Sophia: Princess, Suffragette, Revolutionary

Home > Other > Sophia: Princess, Suffragette, Revolutionary > Page 35
Sophia: Princess, Suffragette, Revolutionary Page 35

by Anand, Anita


  Tin Town itself may have been a metallic sprawl, but it looked out upon picturesque vistas. The site had been donated to the war effort by Mrs Edward Morant, a redoubtable matriarch who lived at Brockenhurst Park, a grand mansion with its own lakes and sculpted grounds. A descendant of one of eighteenth-century England’s richest plantation owners, Mrs Morant was not just wealthy, she was well connected too. Up until the outbreak of war, she had used all her influence and energy to oppose the suffragettes. Morant was one of a number of women recruited by Lord Curzon to show the world that ‘right-minded women’ did not need or want the vote. She served as the President of the Lymington Anti-Suffrage League and was the type of woman Sophia and her friends despised.

  Since the Lady Hardinge was not a government hospital and therefore received no state funding, donations were desperately sought for its upkeep. Men who had once served with the Indian Army or civil service contributed funds, but the lion’s share came from the ‘Indian Soldiers’ Fund Sub-Committee of the Ladies’ Committee of the Order of St John of Jerusalem’.

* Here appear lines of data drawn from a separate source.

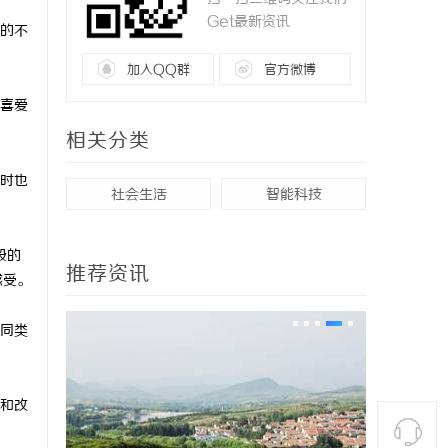
Get最新资讯
的不
加入QQ群
官方微博
喜爱
相关分类
时也
社会生活
智能科技
般的
推荐资讯
感受。
同类
和改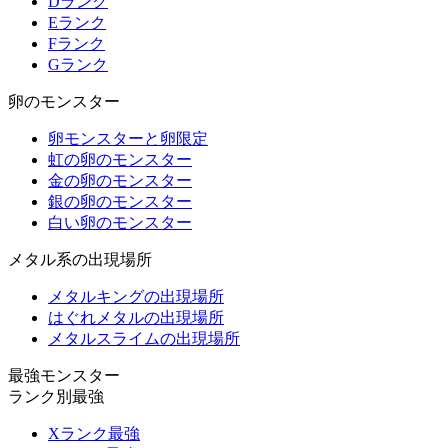
Dランク
Eランク
Fランク
Gランク
卵のモンスター
卵モンスターと卵限定
虹の卵のモンスター
金の卵のモンスター
銀の卵のモンスター
白い卵のモンスター
メタル系の出現場所
メタルキングの出現場所
はぐれメタルの出現場所
メタルスライムの出現場所
最強モンスター
ランク別最強
Xランク最強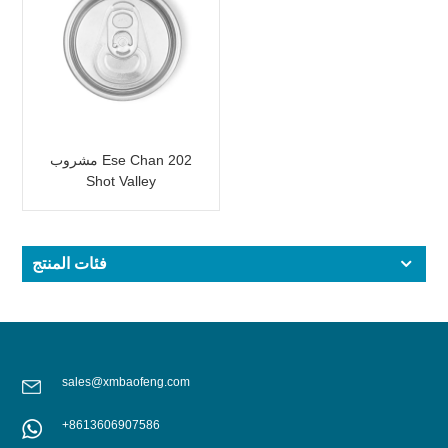
مشروب Ese Chan 202
Shot Valley
فئات المنتج
sales@xmbaofeng.com
+8613606907586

  Despite its big name, the charity had small beginnings. At the outbreak of war, members raised just enough money to buy religious artefacts for soldiers at the front. Crates filled with Korans, Brahminical threads and copies of the Sikh holy book were sent to the trenches. However by 1915, when it became clear that Brighton was struggling with the influx of wounded, the fund turned its attention from the soldiers’ spiritual needs to the corporeal. Donating more than £10,000, the charity paid for equipment and vital medical supplies for Brockenhurst and also for a small convalescent home in nearby Milford-on-Sea.18

  Because it was privately run, the Lady Hardinge could ignore many of the rules slavishly followed by state hospitals. The ban on female nurses was the first regulation to go. Lady Hardinge ran under the hawkish eye of its matron, Edith McCall Anderson. One of the most highly regarded nurses in the country, Anderson was a sturdy woman with experience of military hospitals dating back to the Boer War.19 With a love of order and discipline, she commanded a contingent of female staff, all of whom were volunteers. These included ‘seventeen Sisters, all of whom speak Hindustani’. The ‘bi-linguals’ had spent their lives in India, either supporting their husbands, or working for the Raj in their own right. They were able to share memories with the men, comfort them in their own language and generally lift their spirits better than anyone else.

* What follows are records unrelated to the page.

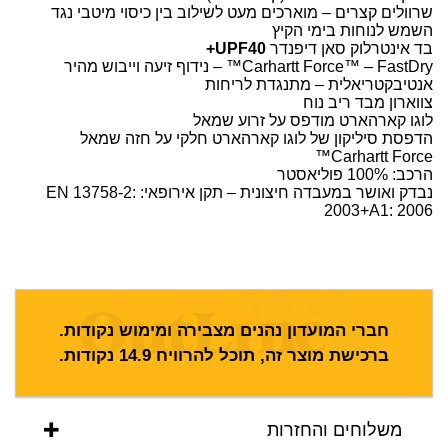
שרוולים קצרים – מוארכים מעט לשילוב בין כיסוי מיטבי נגד
השמש לנוחות בימי הקיץ
בד אינטרלוק סאן דיפנדר
UPF40+
Carhartt Force™ – FastDry™ – נידוף זיעה וייבוש מהיר
אנטיבקטריאלית – מתנגדת לריחות
צווארון מבד ריב נוח
לוגו קארהארט מודפס על זרוע שמאל
הדפסת סיליקון של לוגו קארהארט חלקי על חזה שמאל
Carhartt Force™
הרכב: 100% פוליאסטר
נבדק ואושר במעבדה חיצונית – תקן אירופאי: EN 13758-2:
2003+A1: 2006
חברי המועדון נהנים מצבירה ומימוש נקודות.
ברכישת מוצר זה, תוכל להרוויח
14.9
נקודות.
משלוחים והחזרות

  Officers in the Indian Army were accorded special privileges at the hospital. They were dressed in rich blue pyjamas and gowns with red piping. The clothes had been donated by one of the richest women in the world, Lady Rothschild, and the men ‘looked very smart as well as warm’.20 Even the hospital bedding and the men’s underclothes had been sent by well-wishers. As a reporter for the British Journal of Nursing noted, some soldiers had found a new use for the knitted scarves that were sent: ‘ingeniously worn in more than one instance as turbans’. The same journalist was particularly impressed by the aesthetic merits of the wards, noting that they had ‘quilts of Turkey twill which suit the dark faces above them’.21

  In 1915, the hospital received the royal seal of approval when King George V toured its wards. Although he met the matron and many members of her staff, it is unlikely that His Majesty was introduced to one particular nurse. Sophia Duleep Singh was now a member of Matron McCall Anderson’s caring army. She had not been content with merely visiting the Indian soldiers at Brighton and had swapped her civilian clothes for a Red Cross nurse’s uniform in 1915. She spent much of the year tending to the broken sons of the Punjab. In many ways it felt like coming home for Sophia, who had spent the most stable part of her childhood in Brighton under the care of the Oliphants.

  It was the first time many of the men had seen an Indian woman in months, though Sophia was a mystery to them at first. She may have looked like the women they had left at home but she spoke hardly a word of Hindustani and most of the white nurses could communicate better than she could. When they found out who Sophia really was, their confusion turned to awe. The soldiers could not believe that the granddaughter of Ranjit Singh sat by their bedsides in a nurse’s uniform. Of all the Indians at Lady Hardinge Hospital and Milford, the Punjabi soldiers were the most affected by Sophia’s presence. Hardened Sikh fighters were bashful and tongue-tied. When they could muster the courage, they begged the princess for signed photographs so that they could prove to their families that they had truly met a Duleep Singh. Sophia gave them pictures of herself, but felt they deserved something better. Somehow, despite wartime restrictions, Sophia managed to get little ivory shaving mirrors made up for the soldiers in her care. These were flat compacts which could be folded and slipped into pockets. The exotic little luxuries were made all the more precious to the men when she wrote personal messages on the back.22 Soldiers such as Kartar Singh of the 15th Sikhs wrote to his family in Punjab bursting with pride: ‘My friends this is a photo of our King’s granddaughter – he who was King of the Sikhs, Ranjit Singh.’23

  Kartar Singh had been the kind of soldier the British high command dreamt of. He obeyed orders efficiently and without question, fought valiantly, and was grateful for every kindness shown to him by the English. There were many like him, young men from the old Sikh kingdom who had left their homes and families, perhaps even their villages for the very first time. They had signed up to fight a foreign war with allies who did not speak the same language as them, against an enemy who posed no threat to their country.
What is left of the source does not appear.